1. An entity state identification method based on multi-mode time sequence fusion is characterized by comprising the following steps: Acquiring a description text of a target entity and numerical state index time sequence data of the target entity; encoding the description text of the target entity by using a pre-training language model to generate a text semantic feature vector; Splicing the text semantic feature vector with the numerical state index time sequence data to obtain a multi-mode time sequence feature sequence; Inputting the multi-mode time sequence feature sequence into a time sequence convolution network, and carrying out gating attention fusion on time sequence fusion features output by the time sequence convolution network and the text semantic feature vector to generate a comprehensive state feature vector; and outputting the state grade classification and state trend prediction result of the target entity based on the comprehensive state feature vector.

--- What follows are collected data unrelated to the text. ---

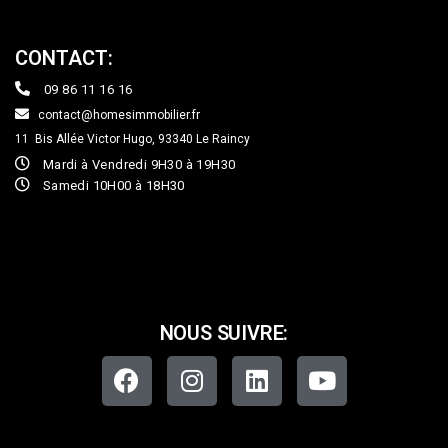
CONTACT:
09 86 11 16 16
contact@homesimmobilier.fr
11 Bis Allée Victor Hugo, 93340
Le Raincy
Mardi à Vendredi 9H30 à 19H30
Samedi 10H00 à 18H30
NOUS SUIVRE: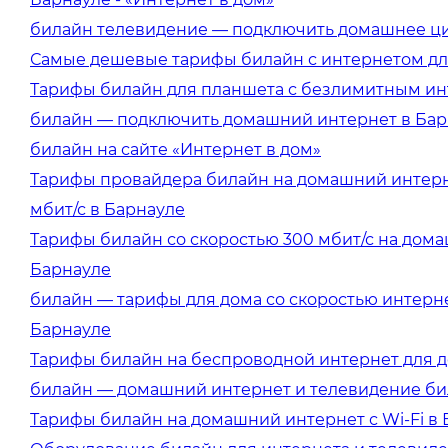
билайн телевидение — подключить домашнее ци
Самые дешевые тарифы билайн с интернетом дл
Тарифы билайн для планшета с безлимитным ин
билайн — подключить домашний интернет в Барн
билайн на сайте «Интернет в дом»
Тарифы провайдера билайн на домашний интерне
мбит/с в Барнауле
Тарифы билайн со скоростью 300 мбит/с на дом
Барнауле
билайн — тарифы для дома со скоростью интерне
Барнауле
Тарифы билайн на беспроводной интернет для д
билайн — домашний интернет и телевидение би
Тарифы билайн на домашний интернет с Wi-Fi в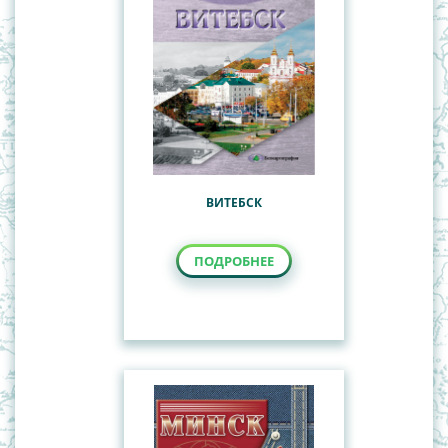
ВИТЕБСК
ПОДРОБНЕЕ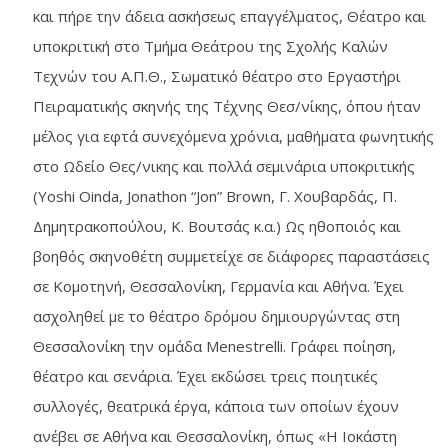
και πήρε την άδεια ασκήσεως επαγγέλματος, Θέατρο και
υποκριτική στο Τμήμα Θεάτρου της Σχολής Καλών
Τεχνών του Α.Π.Θ., Σωματικό θέατρο στο Εργαστήρι
Πειραματικής σκηνής της Τέχνης Θεσ/νίκης, όπου ήταν
μέλος για εφτά συνεχόμενα χρόνια, μαθήματα φωνητικής
στο Ωδείο Θες/νικης και πολλά σεμινάρια υποκριτικής
(Yoshi Oinda, Jonathon “Jon” Brown, Γ. Χουβαρδάς, Π.
Δημητρακοπούλου, Κ. Βουτσάς κ.α.) Ως ηθοποιός και
βοηθός σκηνοθέτη συμμετείχε σε διάφορες παραστάσεις
σε Κομοτηνή, Θεσσαλονίκη, Γερμανία και Αθήνα. Έχει
ασχοληθεί με το θέατρο δρόμου δημιουργώντας στη
Θεσσαλονίκη την ομάδα Menestrelli. Γράφει ποίηση,
θέατρο και σενάρια. Έχει εκδώσει τρεις ποιητικές
συλλογές, θεατρικά έργα, κάποια των οποίων έχουν
ανέβει σε Αθήνα και Θεσσαλονίκη, όπως «Η Ιοκάστη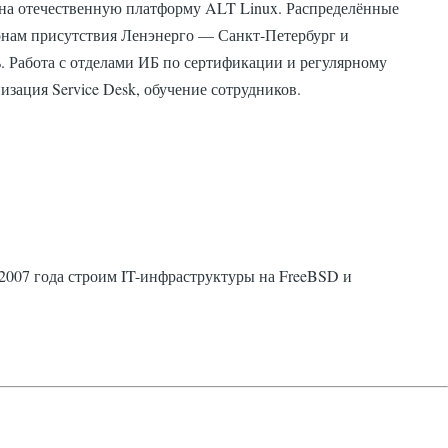
на отечественную платформу ALT Linux. Распределённые
онам присутствия Ленэнерго — Санкт-Петербург и
. Работа с отделами ИБ по сертификации и регулярному
зация Service Desk, обучение сотрудников.
 2007 года строим IT-инфраструктуры на FreeBSD и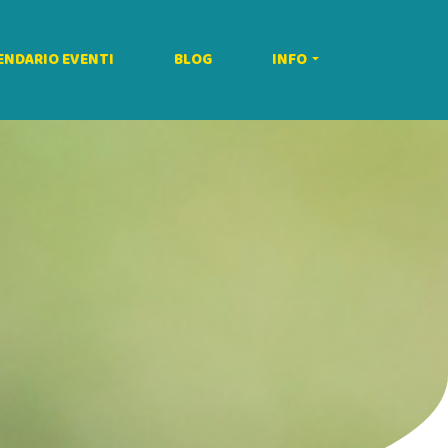
ENDARIO EVENTI
BLOG
INFO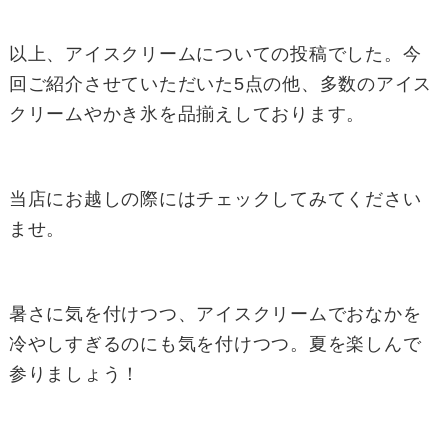
以上、アイスクリームについての投稿でした。今
回ご紹介させていただいた5点の他、多数のアイス
クリームやかき氷を品揃えしております。
当店にお越しの際にはチェックしてみてください
ませ。
暑さに気を付けつつ、アイスクリームでおなかを
冷やしすぎるのにも気を付けつつ。夏を楽しんで
参りましょう！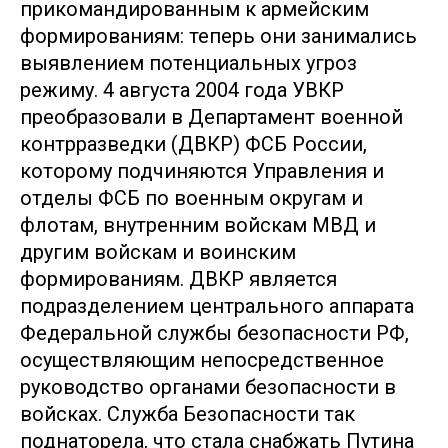
прикомандированным к армейским
формированиям: теперь они занимались
выявлением потенциальных угроз
режиму. 4 августа 2004 года УВКР
преобразовали в Департамент военной
контрразведки (ДВКР) ФСБ России,
которому подчиняются Управления и
отделы ФСБ по военным округам и
флотам, внутренним войскам МВД и
другим войскам и воинским
формированиям. ДВКР является
подразделением центрального аппарата
Федеральной службы безопасности РФ,
осуществляющим непосредственное
руководство органами безопасности в
войсках. Служба Безопасности так
поднаторела, что стала снабжать Путина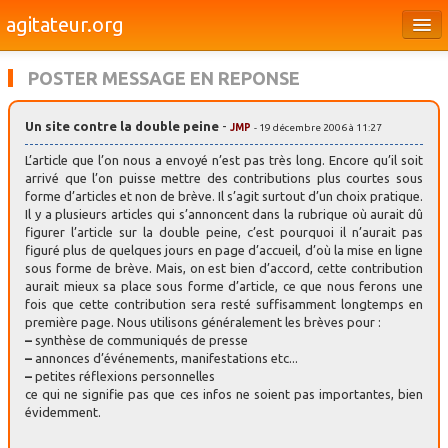
agitateur.org
Éditoriaux
POSTER MESSAGE EN REPONSE
Bourges & le Cher
Un site contre la double peine
-
JMP
- 19 décembre 2006 à 11:27
Société
L’article que l’on nous a envoyé n’est pas très long. Encore qu’il soit
Culture
arrivé que l’on puisse mettre des contributions plus courtes sous
forme d’articles et non de brève. Il s’agit surtout d’un choix pratique.
Il y a plusieurs articles qui s’annoncent dans la rubrique où aurait dû
Médias
figurer l’article sur la double peine, c’est pourquoi il n’aurait pas
figuré plus de quelques jours en page d’accueil, d’où la mise en ligne
Dossiers
sous forme de brève. Mais, on est bien d’accord, cette contribution
aurait mieux sa place sous forme d’article, ce que nous ferons une
Brèves
fois que cette contribution sera resté suffisamment longtemps en
première page. Nous utilisons généralement les brèves pour :
–
synthèse de communiqués de presse
–
annonces d’événements, manifestations etc...
–
petites réflexions personnelles
ce qui ne signifie pas que ces infos ne soient pas importantes, bien
évidemment.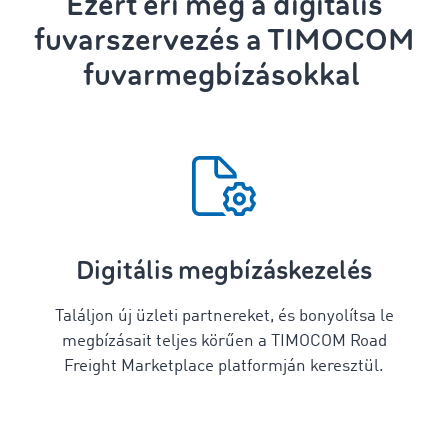
Ezért éri meg a digitális
fuvarszervezés
a TIMOCOM
fuvarmegbízásokkal
Digitális megbízáskezelés
Találjon új üzleti partnereket, és bonyolítsa le
megbízásait teljes körűen a TIMOCOM Road
Freight Marketplace platformján keresztül.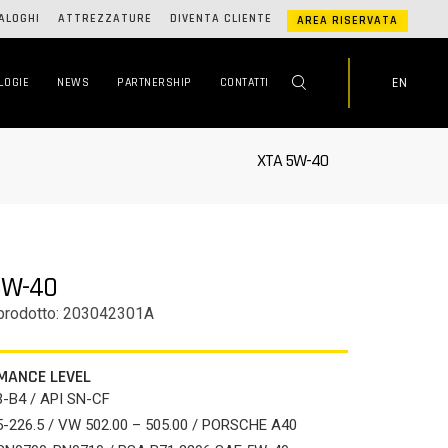
ALOGHI
ATTREZZATURE
DIVENTA CLIENTE
AREA RISERVATA
EN
LOGIE
NEWS
PARTNERSHIP
CONTATTI
XTA 5W-40
5W-40
prodotto: 203042301A
MANCE LEVEL
-B4 / API SN-CF
5-226.5 / VW 502.00 – 505.00 / PORSCHE A40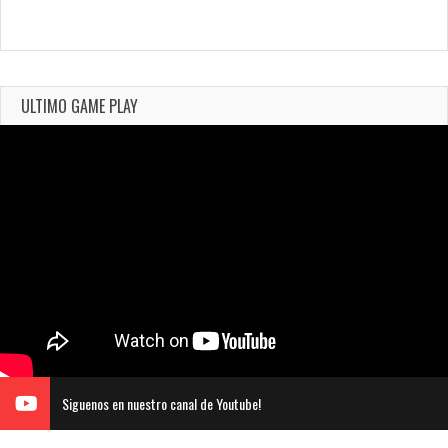
ULTIMO GAME PLAY
Siguenos en nuestro canal de Youtube!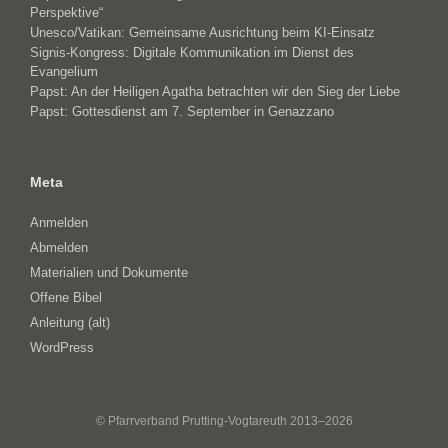
Perspektive“
Unesco/Vatikan: Gemeinsame Ausrichtung beim KI-Einsatz
Signis-Kongress: Digitale Kommunikation im Dienst des
Evangelium
Papst: An der Heiligen Agatha betrachten wir den Sieg der Liebe
Papst: Gottesdienst am 7. September in Genazzano
Meta
Anmelden
Abmelden
Materialien und Dokumente
Offene Bibel
Anleitung (alt)
WordPress
© Pfarrverband Prutting-Vogtareuth 2013–2026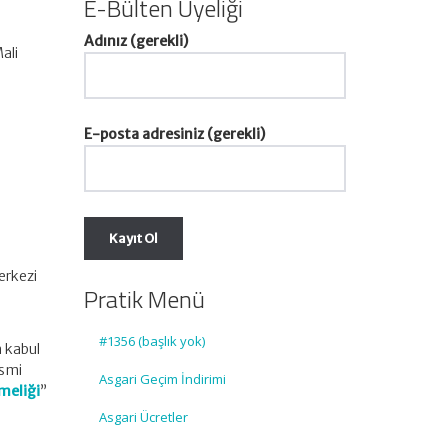
E-Bülten Üyeliği
Adınız (gerekli)
ali
E-posta adresiniz (gerekli)
erkezi
Pratik Menü
#1356 (başlık yok)
 kabul
esmi
Asgari Geçim İndirimi
meliği
”
Asgari Ücretler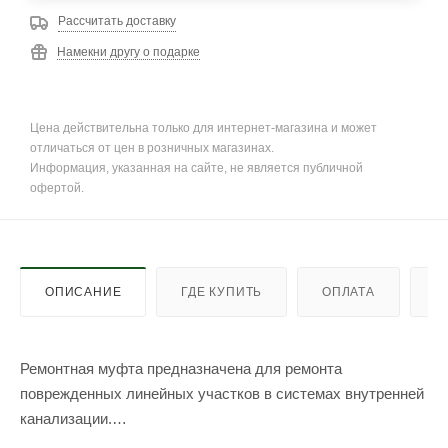
Рассчитать доставку
Намекни другу о подарке
Цена действительна только для интернет-магазина и может
отличаться от цен в розничных магазинах.
Информация, указанная на сайте, не является публичной
офертой.
ОПИСАНИЕ
ГДЕ КУПИТЬ
ОПЛАТА
Д
Ремонтная муфта предназначена для ремонта
поврежденных линейных участков в системах внутренней
канализации.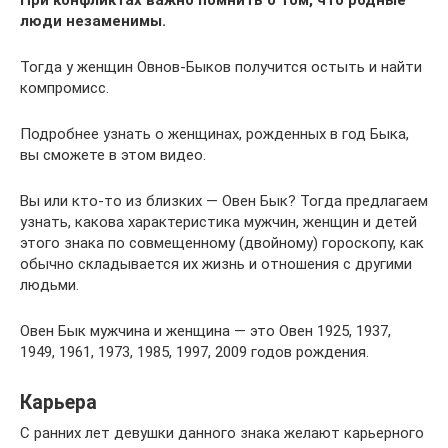
При конфликтах важно помнить о том, что родные
люди незаменимы.
Тогда у женщин Овнов-Быков получится остыть и найти
компромисс.
Подробнее узнать о женщинах, рожденных в год Быка,
вы сможете в этом видео.
Вы или кто-то из близких — Овен Бык? Тогда предлагаем
узнать, какова характеристика мужчин, женщин и детей
этого знака по совмещенному (двойному) гороскопу, как
обычно складывается их жизнь и отношения с другими
людьми.
Овен Бык мужчина и женщина — это Овен 1925, 1937,
1949, 1961, 1973, 1985, 1997, 2009 годов рождения.
Карьера
С ранних лет девушки данного знака желают карьерного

2. The method for identifying the entity state based on multi-modal time sequence fusion according to claim 1, wherein the time sequence convolution network comprises at least two parallel branches adopting different expansion coefficient combinations, and the time sequence fusion characteristics of the time sequence convolution network output comprise the time sequence fusion characteristics of the output of each parallel branch.
3. The method for identifying entity states based on multi-modal temporal fusion according to claim 2, wherein the temporal convolution network comprises a first branch and a second branch, wherein the geometric mean of the expansion coefficients of the first branch is greater than the geometric mean of the expansion coefficients of the second branch by more than a preset multiple.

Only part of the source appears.